There are three facts about the horseshoe crab that you may not know. For one thing, horseshoe crab roe is considered a delicacy and aphrodisiac in many parts of Asia.
Secondly, the horseshoe crab is a prehistoric living fossil that has outlived extinction-level events.
The dinosaur first appeared about 250 million years ago and became extinct 65 million years ago. Consider that the horseshoe crab first appeared on Earth about 450 million years ago.
Finally, every person on Earth who has depended on hygienic, bacteria-free medical injections and implants since the 1960s owe it all to blue-colored horseshoe crab blood.
Horseshoe crab blood is so vital to the medical industry as a contamination detector that it is worth over $14,000 a quart.

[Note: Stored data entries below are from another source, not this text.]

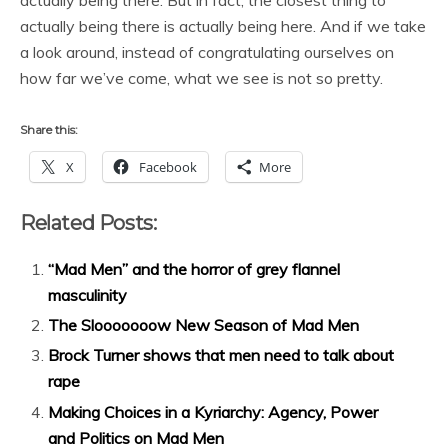
actually being there. But in fact, the closest thing to
actually being there is actually being here. And if we take
a look around, instead of congratulating ourselves on
how far we’ve come, what we see is not so pretty.
Share this:
X
Facebook
More
Related Posts:
“Mad Men” and the horror of grey flannel
masculinity
The Slooooooow New Season of Mad Men
Brock Turner shows that men need to talk about
rape
Making Choices in a Kyriarchy: Agency, Power
and Politics on Mad Men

Horseshoe crab blood contains a clotting component that is isolated and used to create Limulus Amoebocyte Lysate, or LAL. A minute amount of LAL can detect harmful bacteria like E. coli in a vaccine, a medical implant, or in a vaccine.
Once LAL detects bacteria, it encloses the bacteria in a gel-like barrier. This reaction alerts scientists to the presence of contamination.
Since horseshoe crab blood is so medically valuable, collecting it has become big industry.
Unfortunately, the unchecked collection procedures for the blue blood may cause the extinction of the prehistoric creature.
More than 600,000 horseshoe crabs are collected along the U.S. East Coast annually. The creatures are also collected for the medical industry along the eastern coasts of Mexico and China.
Once the crab is caught, about 30% of its blood is drained and then it is returned to the sea. About 15% to 30% of the crabs die during the process. No research is done to track population replenishment stats once they are returned to the sea.
The International Union for the Conservation of Nature listed the American horseshoe crab as a vulnerable creature in 2016. That’s one rung below the “endangered” list.
Some research suggests that horseshoe crab populations might drop by over 30% over the next four decades if medical collection isn’t regulated.
Otherwise, a 450 million-year-old creature could be driven to extinction for the profit margins of a modern medical industry that depends on it.